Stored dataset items
=====
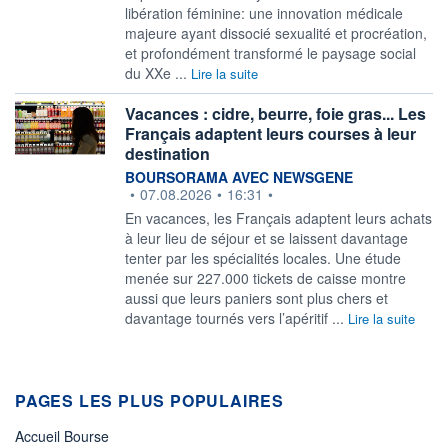
libération féminine: une innovation médicale
majeure ayant dissocié sexualité et procréation,
et profondément transformé le paysage social
du XXe ...
Lire la suite
Vacances : cidre, beurre, foie gras... Les
Français adaptent leurs courses à leur
destination
information fournie par
BOURSORAMA AVEC NEWSGENE
•
07.08.2026
•
16:31
•
En vacances, les Français adaptent leurs achats
à leur lieu de séjour et se laissent davantage
tenter par les spécialités locales. Une étude
menée sur 227.000 tickets de caisse montre
aussi que leurs paniers sont plus chers et
davantage tournés vers l’apéritif ...
Lire la suite
PAGES LES PLUS POPULAIRES
Accueil Bourse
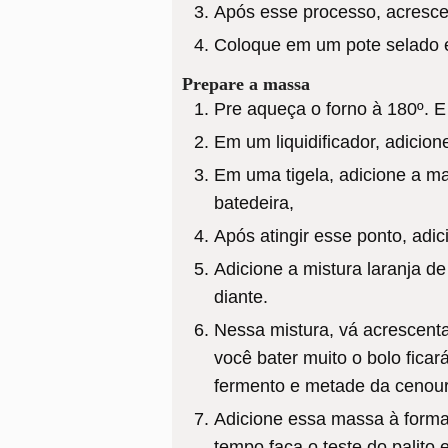
Após esse processo, acresce
Coloque em um pote selado e
Prepare a massa
Pre aqueça o forno à 180º. 
Em um liquidificador, adicion
Em uma tigela, adicione a ma
batedeira,
Após atingir esse ponto, adic
Adicione a mistura laranja d
diante.
Nessa mistura, vá acrescent
você bater muito o bolo fica
fermento e metade da cenour
Adicione essa massa à forma
tempo faça o teste do palito 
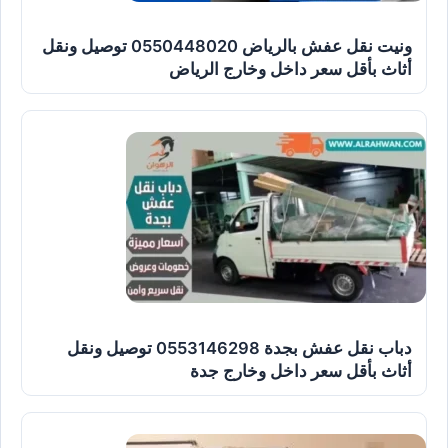
ونيت نقل عفش بالرياض 0550448020 توصيل ونقل
أثاث بأقل سعر داخل وخارج الرياض
دباب نقل عفش بجدة 0553146298 توصيل ونقل
أثاث بأقل سعر داخل وخارج جدة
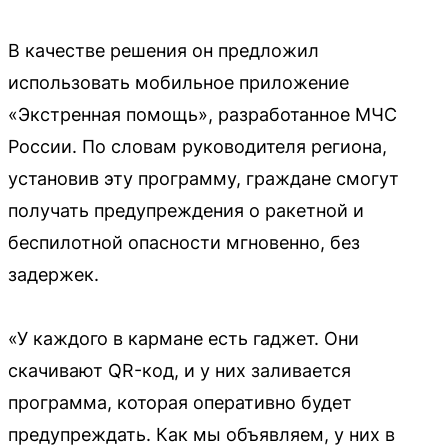
В качестве решения он предложил
использовать мобильное приложение
«Экстренная помощь», разработанное МЧС
России. По словам руководителя региона,
установив эту программу, граждане смогут
получать предупреждения о ракетной и
беспилотной опасности мгновенно, без
задержек.
«У каждого в кармане есть гаджет. Они
скачивают QR-код, и у них заливается
программа, которая оперативно будет
предупреждать. Как мы объявляем, у них в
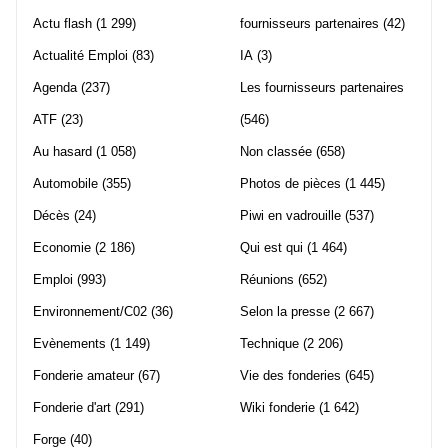
Actu flash
(1 299)
fournisseurs partenaires
(42)
Actualité Emploi
(83)
IA
(3)
Agenda
(237)
Les fournisseurs partenaires
ATF
(23)
(546)
Au hasard
(1 058)
Non classée
(658)
Automobile
(355)
Photos de pièces
(1 445)
Décès
(24)
Piwi en vadrouille
(537)
Economie
(2 186)
Qui est qui
(1 464)
Emploi
(993)
Réunions
(652)
Environnement/C02
(36)
Selon la presse
(2 667)
Evènements
(1 149)
Technique
(2 206)
Fonderie amateur
(67)
Vie des fonderies
(645)
Fonderie d'art
(291)
Wiki fonderie
(1 642)
Forge
(40)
=====
> [EXERCISE DESCRIPTION]: Reproduce the records above from their first line to the line bearing "fermento e metade da cenour", both ends included, leaving every picture out.

> [ANSWER]:
libération féminine: une innovation médicale
majeure ayant dissocié sexualité et procréation,
et profondément transformé le paysage social
du XXe ...
Lire la suite
Vacances : cidre, beurre, foie gras... Les
Français adaptent leurs courses à leur
destination
information fournie par
BOURSORAMA AVEC NEWSGENE
•
07.08.2026
•
16:31
•
En vacances, les Français adaptent leurs achats
à leur lieu de séjour et se laissent davantage
tenter par les spécialités locales. Une étude
menée sur 227.000 tickets de caisse montre
aussi que leurs paniers sont plus chers et
davantage tournés vers l’apéritif ...
Lire la suite
PAGES LES PLUS POPULAIRES
Accueil Bourse
Após esse processo, acresce
Coloque em um pote selado e
Prepare a massa
Pre aqueça o forno à 180º. 
Em um liquidificador, adicion
Em uma tigela, adicione a ma
batedeira,
Após atingir esse ponto, adic
Adicione a mistura laranja d
diante.
Nessa mistura, vá acrescent
você bater muito o bolo fica
fermento e metade da cenour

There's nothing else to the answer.